Татьяна была не только известной модисткой, но и членом небольшой группы женщин, избравших моду своей профессией и руководивших ею в Нью-Йорке – помимо Татьяны, это были редактор Диана Бриланд, дизайнер Валентина, стилист Хэтти Карнеги, Полин Поттер, впоследствии – Полин де Ротшильд. Но Татьяна была самой прогрессивной из них, из всех модных заповедей наиболее страстно отрицала максиму Дианы Бриланд: “Элегантность – это отказ от чего-либо”. Моя мать довела до совершенства искусство чрезмерности: она увешивала себя гроздьями бижутерии, включая двадцатисантиметровые копии доколумбовых нагрудников[8], тяжелые стеклянные серьги и самое знаменитое ее украшение – массивный перстень с куполом из фальшивых рубинов, напоминавший навершие епископского посоха.
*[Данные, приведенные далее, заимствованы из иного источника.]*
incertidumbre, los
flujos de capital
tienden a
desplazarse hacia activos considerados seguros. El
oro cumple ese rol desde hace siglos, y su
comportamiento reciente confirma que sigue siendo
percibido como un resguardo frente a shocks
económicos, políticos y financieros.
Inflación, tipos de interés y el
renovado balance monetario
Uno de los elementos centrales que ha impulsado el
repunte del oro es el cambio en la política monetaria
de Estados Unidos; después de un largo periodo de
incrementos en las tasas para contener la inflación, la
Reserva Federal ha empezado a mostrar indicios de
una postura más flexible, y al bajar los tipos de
Несмотря на вычурную манеру одеваться, Татьяну называли одной из самых элегантных женщин Нью-Йорка. Дело в том, что элегантность – это прежде всего последовательность; а ее манеры, голос и жесты идеально соответствовали внешнему виду. Она была бесцеремонной, нетерпимой, откровенно высокомерной, порывистой, по-королевски щедрой и категоричной, как советский комиссар. Она не просто говорила, она заявляла, и многие ее заявления на корню подрывали признанные символы роскоши. “Норка хороша только для футбола, – говорила она. – Бриллианты – для провинциалок”. Ни один известный мне законодатель мод так воинственно не клеймил выставленное напоказ богатство, не бичевал совершенство простых и ясных линий. Она так гордилась 35-долларовым гарнитуром садовой мебели, купленным в универмаге Macy's, что он переезжал с ней во все дома на протяжении полувека. Когда ее не стало и мне пришлось оценивать ее скромное имущество, я обнаружила, что знаменитое рубиновое кольцо, десятилетиями приводившее в восторг весь Нью-Йорк, сделано из скромных гранатов и стоит не больше 1200 долларов.
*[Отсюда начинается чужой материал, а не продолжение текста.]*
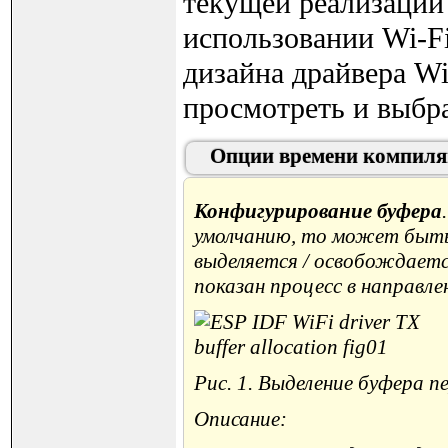
текущей реализации 
использовании Wi-F
дизайна драйвера W
просмотреть и выбра
Опции времени компиляц
Конфигурирование буфера
умолчанию, то может быть 
выделяется / освобождаетс
показан процесс в направле
Рис. 1. Выделение буфера пе
Описание:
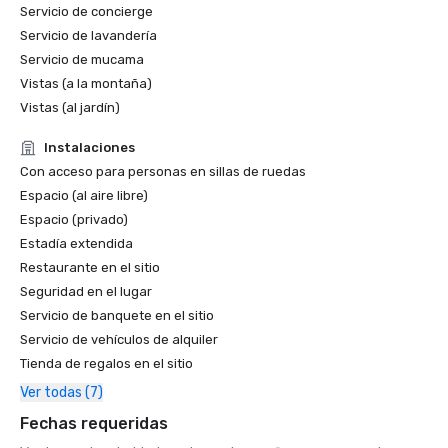
Servicio de concierge
Servicio de lavandería
Servicio de mucama
Vistas (a la montaña)
Vistas (al jardín)
Instalaciones
Con acceso para personas en sillas de ruedas
Espacio (al aire libre)
Espacio (privado)
Estadía extendida
Restaurante en el sitio
Seguridad en el lugar
Servicio de banquete en el sitio
Servicio de vehículos de alquiler
Tienda de regalos en el sitio
Ver todas (7)
Fechas requeridas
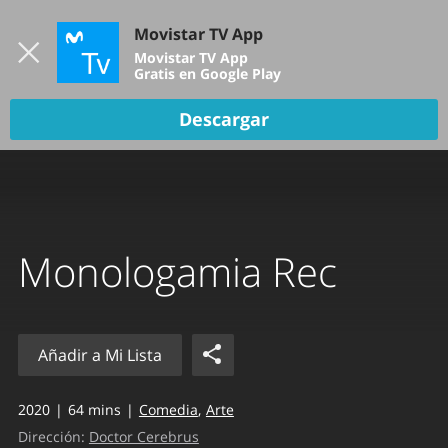
Iniciar sesión
Movistar TV App
B
Movistar TV App
Gratis en Google Play
TV EN VIVO
Descargar
Monologamia Rec
Añadir a Mi Lista
2020
64 mins
Comedia
Arte
Dirección:
Doctor Cerebrus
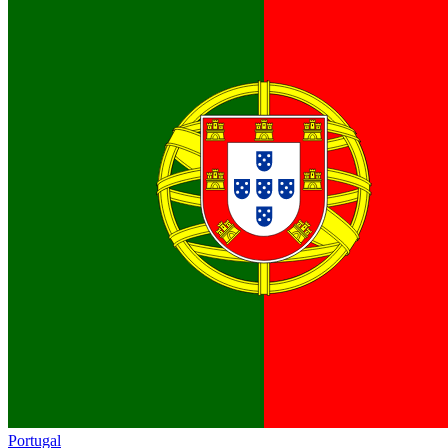
Portugal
Миру приходилось самому идти навстречу Татьяне – она не делала встречных шагов, особенно в отношении Соединенных Штатов. Вопреки своей бесконечной начитанности, за полвека она едва овладела английским, и до своей смерти в 1991 году узнавала новости из французской прессы и нью-йоркской русскоязычной газеты “Новое русское слово”. Она отказывалась путешествовать по Америке и представляла ее словно сошедшей с комиксов 1920-х годов. “Мясник! – кричала она на стоматолога, которого невзлюбила после того, как ему пришлось срочно вырвать ей зуб. – Катись в свой Чикаго!” В английской речи она делала чудовищные ошибки. Как-то раз она повела моих сыновей, которым в ту пору было восемь и десять лет, в магазин игрушек “Шварц”, чтобы купить им комикс, и заявила там продавцу: “Дайте мне гомике!” “Бабушка, нам нужен комикс!” – твердили дети, но она была непреклонна.
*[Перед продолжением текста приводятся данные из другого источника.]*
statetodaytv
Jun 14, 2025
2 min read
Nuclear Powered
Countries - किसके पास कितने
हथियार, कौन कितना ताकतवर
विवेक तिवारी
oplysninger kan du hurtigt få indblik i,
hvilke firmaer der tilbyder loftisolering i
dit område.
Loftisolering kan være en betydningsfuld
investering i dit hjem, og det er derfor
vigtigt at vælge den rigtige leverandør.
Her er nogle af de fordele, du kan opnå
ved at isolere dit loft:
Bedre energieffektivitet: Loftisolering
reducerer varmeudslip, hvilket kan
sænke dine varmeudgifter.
Если Татьяна считала что-то самым лучшим – будь то еда, одежда, место отдыха, врач или книга, – то прославляла это с бесконечной страстью. К успеху она относилась по-ницшеански (“Победителей не судят”) и свято верила в снобизм (“Снобы всегда правы”). Снобизм этот был старомодным, отчасти гуманистическим и не имел никакого отношения к материальному достатку: он основывался, как у многих русских, на восхищении благородным происхождением и личными достижениями.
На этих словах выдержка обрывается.